What to produce: Could you reproduce the lines below from the one with "Aging & Maturity" through the one with "Employment & Career"? Keep both ends and add nothing.

Data under study:
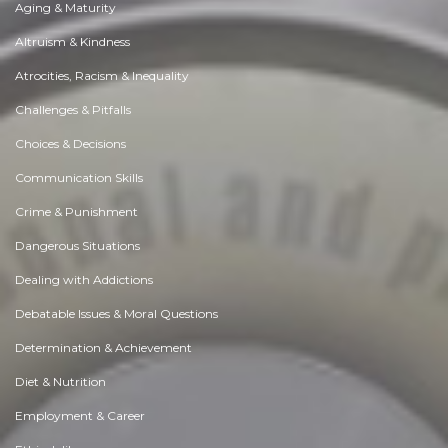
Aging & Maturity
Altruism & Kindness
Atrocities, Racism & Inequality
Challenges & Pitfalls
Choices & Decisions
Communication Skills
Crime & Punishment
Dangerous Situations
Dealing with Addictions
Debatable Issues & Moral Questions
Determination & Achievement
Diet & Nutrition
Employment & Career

--

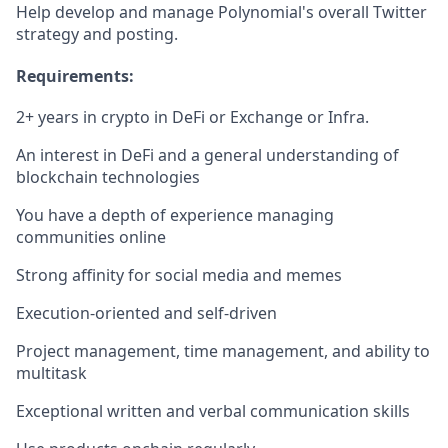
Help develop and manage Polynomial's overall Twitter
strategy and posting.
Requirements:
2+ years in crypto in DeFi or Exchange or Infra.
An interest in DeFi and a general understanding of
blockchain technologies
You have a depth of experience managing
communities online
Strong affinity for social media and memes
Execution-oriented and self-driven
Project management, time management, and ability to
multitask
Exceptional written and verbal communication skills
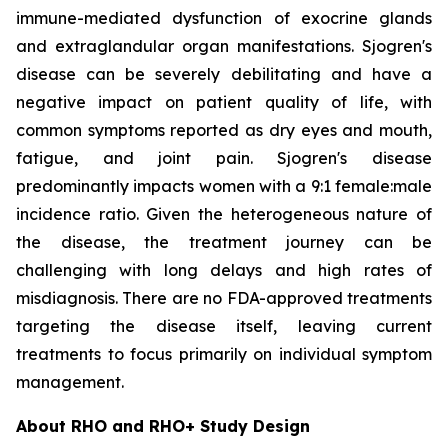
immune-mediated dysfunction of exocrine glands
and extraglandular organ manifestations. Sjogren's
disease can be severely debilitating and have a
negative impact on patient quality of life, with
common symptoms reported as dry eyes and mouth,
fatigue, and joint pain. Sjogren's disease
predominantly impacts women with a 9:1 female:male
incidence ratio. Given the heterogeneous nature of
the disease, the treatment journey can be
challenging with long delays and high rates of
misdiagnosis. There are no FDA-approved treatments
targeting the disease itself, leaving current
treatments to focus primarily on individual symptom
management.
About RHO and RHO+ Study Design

--

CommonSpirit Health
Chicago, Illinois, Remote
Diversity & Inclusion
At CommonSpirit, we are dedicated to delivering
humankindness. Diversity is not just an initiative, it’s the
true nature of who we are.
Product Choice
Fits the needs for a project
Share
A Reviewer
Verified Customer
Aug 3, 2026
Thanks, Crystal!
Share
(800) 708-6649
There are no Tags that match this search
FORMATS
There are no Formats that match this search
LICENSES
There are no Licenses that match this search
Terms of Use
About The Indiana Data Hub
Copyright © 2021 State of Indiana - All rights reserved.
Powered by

Solution to the problem:
Aging & Maturity
Altruism & Kindness
Atrocities, Racism & Inequality
Challenges & Pitfalls
Choices & Decisions
Communication Skills
Crime & Punishment
Dangerous Situations
Dealing with Addictions
Debatable Issues & Moral Questions
Determination & Achievement
Diet & Nutrition
Employment & Career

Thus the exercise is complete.